Обо всем этом Хомяков горячо и страстно написал (ранее Достоевского) в своей прекрасной книге «Семирамида», некоторые положения которой мы воспроизвели чуть выше. Эту книгу по праву следует признать «азбукой» метаистории. Хомяков попытался взглянуть на историю человечества с единых позиций, вплести судьбы отдельно взятых цивилизаций в общий процесс развития общества и, наконец, выделить в этом многонациональном мире движение отдельных племен и народов. Путь русских и славян он предложил угадывать скорее сердцем, чем разумом. Наш путь — это привнесение в душу каждого иноплеменника духа любви ко всем людям на земле. Русских всегда можно отличить по тому, что они сплачивают вокруг себя другие народы, наш удел — строительство империй, где каждое племя имеет равные права и возможности с русскими.
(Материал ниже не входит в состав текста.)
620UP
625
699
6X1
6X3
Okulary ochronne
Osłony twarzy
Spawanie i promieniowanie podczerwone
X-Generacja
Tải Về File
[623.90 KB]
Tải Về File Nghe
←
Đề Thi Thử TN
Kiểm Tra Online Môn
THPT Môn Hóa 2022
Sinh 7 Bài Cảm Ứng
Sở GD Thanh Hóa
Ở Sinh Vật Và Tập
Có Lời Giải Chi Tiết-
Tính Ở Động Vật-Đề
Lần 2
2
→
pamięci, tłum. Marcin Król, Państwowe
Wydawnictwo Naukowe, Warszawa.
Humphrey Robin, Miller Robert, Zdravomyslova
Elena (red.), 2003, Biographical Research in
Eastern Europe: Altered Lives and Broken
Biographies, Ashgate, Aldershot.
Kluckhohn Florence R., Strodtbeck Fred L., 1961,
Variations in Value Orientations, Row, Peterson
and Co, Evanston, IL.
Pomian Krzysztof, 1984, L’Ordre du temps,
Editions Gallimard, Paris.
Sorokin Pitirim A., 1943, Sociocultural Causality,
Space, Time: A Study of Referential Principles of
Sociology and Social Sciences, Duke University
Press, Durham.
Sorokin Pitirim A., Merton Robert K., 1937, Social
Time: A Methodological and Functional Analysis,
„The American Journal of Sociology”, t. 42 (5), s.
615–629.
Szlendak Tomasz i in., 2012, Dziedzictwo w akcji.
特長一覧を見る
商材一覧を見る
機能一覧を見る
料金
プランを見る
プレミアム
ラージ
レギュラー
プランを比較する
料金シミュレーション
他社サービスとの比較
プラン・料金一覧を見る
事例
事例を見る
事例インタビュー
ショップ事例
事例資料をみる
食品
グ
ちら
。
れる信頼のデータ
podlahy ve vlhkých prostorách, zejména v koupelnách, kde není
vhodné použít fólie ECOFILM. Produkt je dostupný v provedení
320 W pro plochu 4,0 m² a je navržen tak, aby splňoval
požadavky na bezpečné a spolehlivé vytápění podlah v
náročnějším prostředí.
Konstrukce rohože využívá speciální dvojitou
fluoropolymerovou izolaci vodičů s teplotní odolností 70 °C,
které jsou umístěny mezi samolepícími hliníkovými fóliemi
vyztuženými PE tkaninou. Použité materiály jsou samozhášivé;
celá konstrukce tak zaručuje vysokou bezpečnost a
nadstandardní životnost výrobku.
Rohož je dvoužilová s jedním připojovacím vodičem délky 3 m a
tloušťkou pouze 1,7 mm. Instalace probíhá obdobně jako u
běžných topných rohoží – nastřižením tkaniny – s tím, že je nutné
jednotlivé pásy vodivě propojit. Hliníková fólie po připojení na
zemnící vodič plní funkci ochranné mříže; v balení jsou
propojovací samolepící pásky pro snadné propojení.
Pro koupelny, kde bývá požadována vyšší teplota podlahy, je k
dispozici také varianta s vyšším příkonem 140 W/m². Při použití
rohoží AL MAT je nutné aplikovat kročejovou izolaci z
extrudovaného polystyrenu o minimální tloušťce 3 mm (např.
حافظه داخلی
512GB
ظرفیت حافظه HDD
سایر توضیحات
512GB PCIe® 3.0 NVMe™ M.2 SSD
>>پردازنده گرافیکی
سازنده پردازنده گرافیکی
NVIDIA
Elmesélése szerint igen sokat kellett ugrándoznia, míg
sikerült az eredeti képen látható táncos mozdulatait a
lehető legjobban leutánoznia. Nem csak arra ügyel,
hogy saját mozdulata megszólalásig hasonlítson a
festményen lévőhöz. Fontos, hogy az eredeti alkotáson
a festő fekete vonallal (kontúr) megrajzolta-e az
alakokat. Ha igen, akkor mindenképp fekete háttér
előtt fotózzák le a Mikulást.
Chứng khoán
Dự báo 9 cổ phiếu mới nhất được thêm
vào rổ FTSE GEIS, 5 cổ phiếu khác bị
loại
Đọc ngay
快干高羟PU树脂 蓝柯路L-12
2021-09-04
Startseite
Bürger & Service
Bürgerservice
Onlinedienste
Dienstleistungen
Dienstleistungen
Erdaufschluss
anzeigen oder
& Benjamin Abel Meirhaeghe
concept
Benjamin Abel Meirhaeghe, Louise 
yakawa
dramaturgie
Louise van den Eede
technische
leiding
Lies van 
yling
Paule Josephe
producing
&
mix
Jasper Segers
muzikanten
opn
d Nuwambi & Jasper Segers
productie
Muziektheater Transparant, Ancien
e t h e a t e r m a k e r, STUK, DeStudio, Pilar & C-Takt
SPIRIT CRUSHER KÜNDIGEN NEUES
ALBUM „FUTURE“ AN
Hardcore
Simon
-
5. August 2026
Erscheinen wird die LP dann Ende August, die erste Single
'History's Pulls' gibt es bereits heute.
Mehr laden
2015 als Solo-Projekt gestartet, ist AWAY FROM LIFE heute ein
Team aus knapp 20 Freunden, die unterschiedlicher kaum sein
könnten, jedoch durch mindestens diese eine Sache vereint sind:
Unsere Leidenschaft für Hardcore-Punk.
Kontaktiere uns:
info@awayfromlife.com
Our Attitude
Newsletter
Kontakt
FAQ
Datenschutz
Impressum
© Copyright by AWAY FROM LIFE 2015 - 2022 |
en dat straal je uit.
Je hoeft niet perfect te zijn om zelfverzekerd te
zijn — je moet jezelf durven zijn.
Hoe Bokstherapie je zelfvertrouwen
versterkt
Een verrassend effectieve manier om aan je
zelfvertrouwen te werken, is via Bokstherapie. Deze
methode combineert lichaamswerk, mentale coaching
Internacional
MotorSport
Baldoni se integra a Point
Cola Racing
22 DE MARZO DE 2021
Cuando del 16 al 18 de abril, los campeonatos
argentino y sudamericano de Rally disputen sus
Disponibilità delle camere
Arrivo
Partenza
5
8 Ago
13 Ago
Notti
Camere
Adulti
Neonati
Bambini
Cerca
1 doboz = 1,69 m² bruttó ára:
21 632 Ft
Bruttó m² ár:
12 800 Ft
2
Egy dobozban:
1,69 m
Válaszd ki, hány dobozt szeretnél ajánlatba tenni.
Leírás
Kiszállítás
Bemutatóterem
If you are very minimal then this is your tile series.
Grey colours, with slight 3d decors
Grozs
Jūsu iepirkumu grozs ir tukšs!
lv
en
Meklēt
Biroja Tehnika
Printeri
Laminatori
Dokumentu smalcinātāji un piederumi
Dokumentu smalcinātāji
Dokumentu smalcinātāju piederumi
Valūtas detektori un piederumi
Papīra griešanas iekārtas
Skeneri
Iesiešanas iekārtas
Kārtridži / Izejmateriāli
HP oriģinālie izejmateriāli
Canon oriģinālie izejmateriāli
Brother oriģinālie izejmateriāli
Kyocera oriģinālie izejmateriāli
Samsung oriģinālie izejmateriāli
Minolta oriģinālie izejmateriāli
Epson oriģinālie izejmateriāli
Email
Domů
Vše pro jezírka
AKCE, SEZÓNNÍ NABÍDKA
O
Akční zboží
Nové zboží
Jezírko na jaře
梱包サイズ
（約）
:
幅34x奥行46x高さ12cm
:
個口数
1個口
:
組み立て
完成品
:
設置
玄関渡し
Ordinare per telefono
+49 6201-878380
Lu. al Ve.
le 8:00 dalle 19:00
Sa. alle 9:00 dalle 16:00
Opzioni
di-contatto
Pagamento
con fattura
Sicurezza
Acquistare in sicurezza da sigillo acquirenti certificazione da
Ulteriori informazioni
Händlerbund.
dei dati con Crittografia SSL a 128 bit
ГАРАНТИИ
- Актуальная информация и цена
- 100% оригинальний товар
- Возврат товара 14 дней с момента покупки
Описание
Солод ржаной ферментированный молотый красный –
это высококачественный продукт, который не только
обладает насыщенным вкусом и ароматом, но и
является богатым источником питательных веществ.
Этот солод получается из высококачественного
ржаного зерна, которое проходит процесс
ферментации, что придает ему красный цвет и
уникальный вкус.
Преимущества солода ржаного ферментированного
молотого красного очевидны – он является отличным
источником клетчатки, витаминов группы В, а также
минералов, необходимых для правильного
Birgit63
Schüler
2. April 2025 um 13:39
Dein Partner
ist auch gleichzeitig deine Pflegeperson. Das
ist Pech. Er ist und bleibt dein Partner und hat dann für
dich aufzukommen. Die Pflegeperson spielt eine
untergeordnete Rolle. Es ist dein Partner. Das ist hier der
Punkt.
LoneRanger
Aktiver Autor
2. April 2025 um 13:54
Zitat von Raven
Мы — идеалисты, равных которым нет в мире, мы — не от мира сего, мы все еще грезим и мечтаем об утраченном «золотом веке» человечества, когда оно жило счастливо единой семьей и не было ни войн, ни раздоров. Отсюда и сказки о нежданно свалившемся богатстве, и маниловские «прожекты», и обломовское миросозерцание. Русские бессознательно хранят в себе память о времени былого единства всех людей (а не только его индоевропейской «составляющей») — вот наше коренное отличие от других народов. Но, признавая этот факт, можем ли мы объяснить, где истоки «нашей всемирности»? Откуда есть пошла русская идея?